‘Safe harbour’: 5 Indian sailors’ four-year-long Iran ordeal ends, finally drop anchor at home (2nd Lead)

By Quaid Najmi

Mumbai, March 24 (SocialNews.XYZ) In a heart-warming development, five Indian sailors - who were stranded in Iran from June 2019 - finally returned home on Friday afternoon after surviving a nightmarish ordeal of nearly four years.

The five are: Aniket S. Yenpure, 31 and Mandar M. Worlikar, 28 (both of Mumbai), Pranav A. Tiwari, 23 (Patna), Naveen M. Singh (New Delhi), and Thamizh R. Selvan, 33, (Chennai).

They landed from an Iran Air Tehran-Mumbai flight this afternoon, bowed and touched the Indian soil, and were welcomed, kissed, hugged and lifted in the air with tears and cheers by their ecstatic relatives.

"Our joy is boundless... We were away and separated from our families for almost 45 months, but the long nightmare has ended now. The next one month we shall rest and interact with all our family members," Yenpure said.

They expressed gratitude to the Indian Embassy in Tehran which arranged for their emergency travel papers and tickets till Mumbai and also some Iranian lawyers for labouring more than six months to ensure their smooth "ghar-wapsi".

However, their passports and CDC were not handed over, and now the five youths plan to apply for fresh passports, said Worlikar.

Presently, Yenpure and Worlikar will host their friends Tiwari, Singh, and Selvan (Tamil Nadu) at their Worli home till they can arrange funds from their families to return to their respective home towns by this weekend.

The plight of the five-some was first highlighted by IANS (July 4, 2021), how they were sailing in the high seas off Oman in Feb. 2020 but were unwittingly trapped into a treacherous maritime narcotics smuggling racket allegedly perpetrated by their ship's captain.

For this, they were arrested, jailed, acquitted, and then grounded, moved around different cities in Iran, fighting legal battles, at times hiding, occasionally doing small menial jobs in exchange for a meal, or surviving on the food and clothes doled out by sympathetic villagers in remote areas, Yenpure's father, Sham Yenpure, said.

"We had approached Prime Minister Narendra Modi, External Affairs Minister S. Jaishankar, former Maharashtra Chief Minister Uddhav Thackeray, his ex-Minister son Aditya Thackeray, Iran diplomats in India and Indian diplomats in Iran, top Iran leaders, and others for help," said Yenpure, a milkman, in an emotion-choked voice, while undertaking his annual foot-march to the Shri Saibaba Temple in Shirdi this morning.

Initially, everything was hunky-dory for the five youths - till February 20, 2020, when they unknowingly fell into a sinister trap of their ship captain in the high seas around 140 km from Muscat.

Sensing something amiss at the illegal mid-sea cargo transfer, Worlikar and his co-crew quietly recorded it on their mobile phones -- as evidence for the Customs and Iran Police authorities at the next port.

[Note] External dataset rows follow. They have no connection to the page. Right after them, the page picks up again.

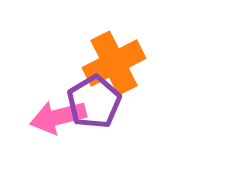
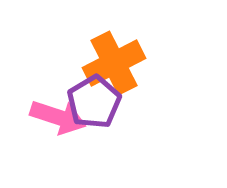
pink arrow: rotated 148 degrees counterclockwise
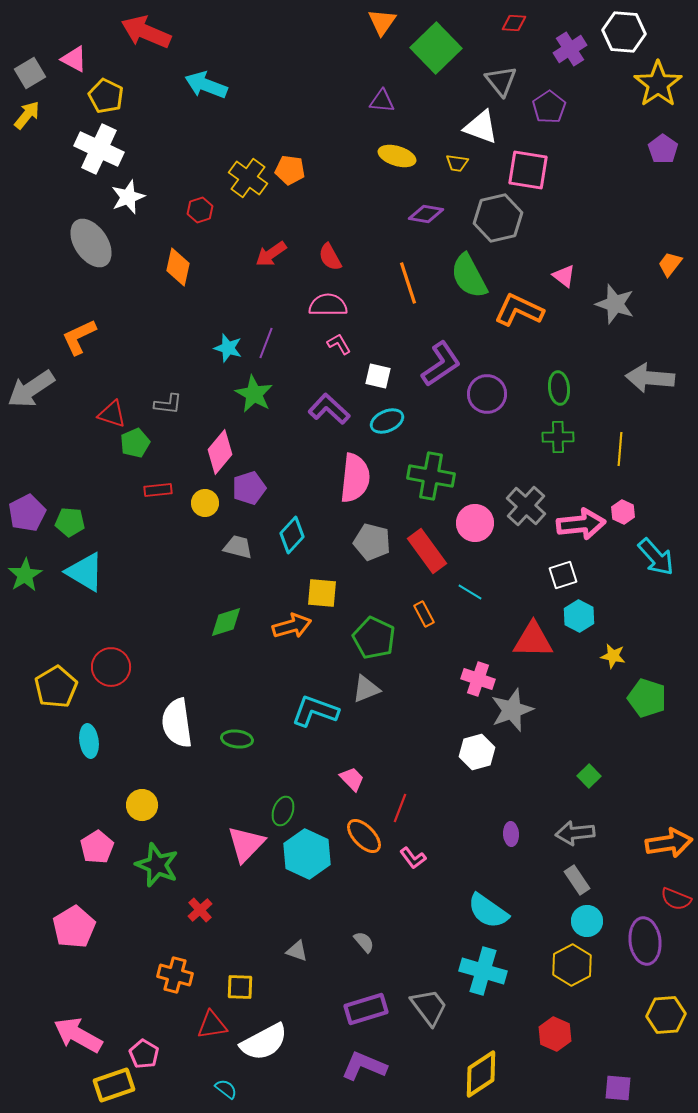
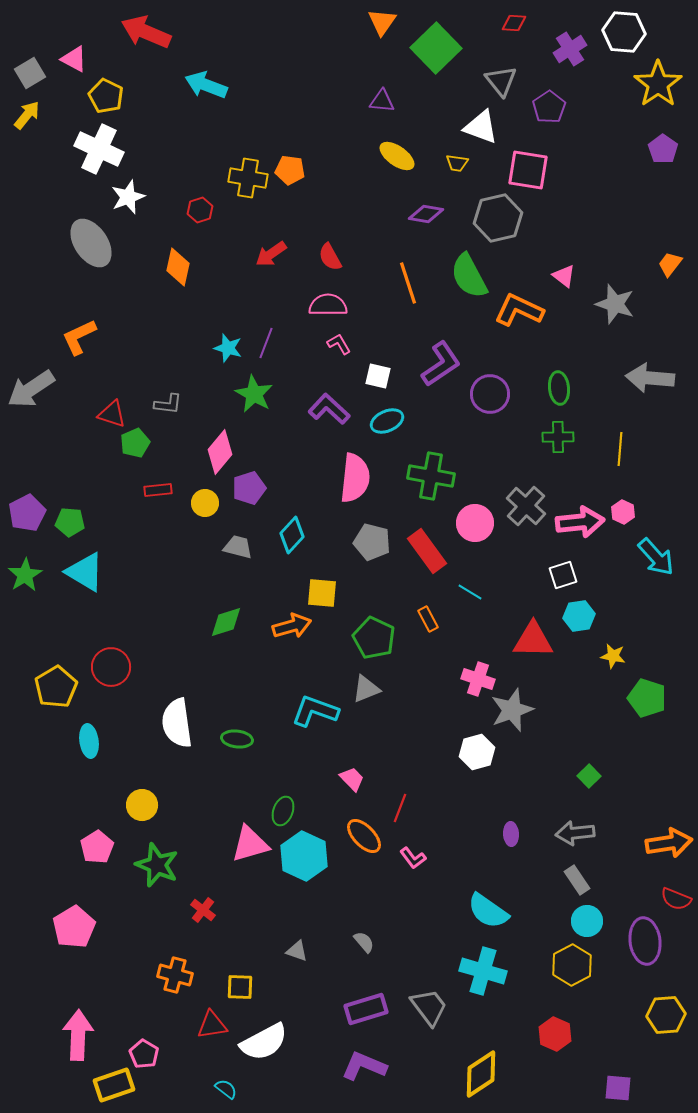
yellow ellipse at (397, 156): rotated 18 degrees clockwise
yellow cross at (248, 178): rotated 27 degrees counterclockwise
purple circle at (487, 394): moved 3 px right
pink arrow at (581, 524): moved 1 px left, 2 px up
orange rectangle at (424, 614): moved 4 px right, 5 px down
cyan hexagon at (579, 616): rotated 24 degrees clockwise
pink triangle at (246, 844): moved 4 px right; rotated 30 degrees clockwise
cyan hexagon at (307, 854): moved 3 px left, 2 px down
red cross at (200, 910): moved 3 px right; rotated 10 degrees counterclockwise
pink arrow at (78, 1035): rotated 63 degrees clockwise
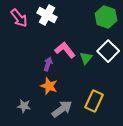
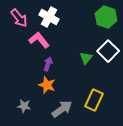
white cross: moved 2 px right, 2 px down
pink L-shape: moved 26 px left, 10 px up
orange star: moved 2 px left, 1 px up
yellow rectangle: moved 1 px up
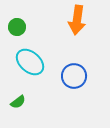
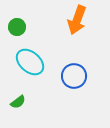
orange arrow: rotated 12 degrees clockwise
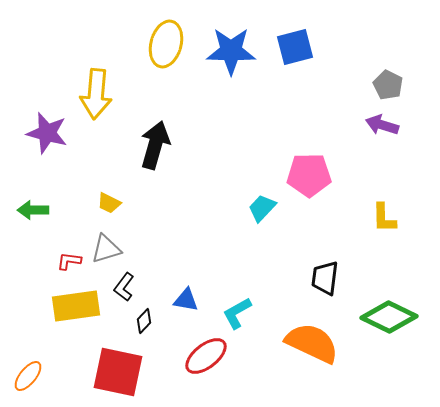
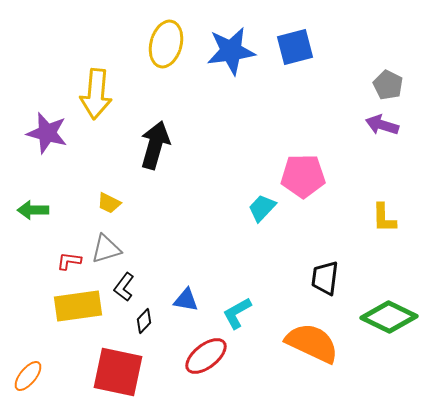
blue star: rotated 9 degrees counterclockwise
pink pentagon: moved 6 px left, 1 px down
yellow rectangle: moved 2 px right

Unexpectedly, the next morning (February 21, 2020), an Iran Navy ship intercepted in the high seas, arrested them all, and transferred them to the naval ship.

As events unfolded after February 2020, little did the boys realize that not only their dreams would be shattered, but they would also be imprisoned and kept away from their families for almost four years in India - till their return.

The five youths were offloaded from the naval ship, then arrested by the Counter-Narcotics Department, sent to police custody, spent over 55 weeks in jail, but later were found innocent on March 8, 2021 and a lower court ordered their release.

Shockingly, they were re-arrested and produced before a higher court which also ordered their release, but all their travel and other documents were impounded - leaving the five youths compulsorily stuck there since March 10, 2021.

Meanwhile, the case continued in different courts including the Iran Supreme Court, they were given all help by the local lawyers and the Indian Embassy and various Consulates in Iran.

Finally, after nearly four years away from home, they came back to India, with their cost of their tickets footed by the Indian Embassy in Tehran.

"This is like a Gudi Padwa gift for usa Our prayers have been answered and the boys are safe and healthya," said Sham's brother, Datta Yenpure with a sense of relief after receiving them at the airport.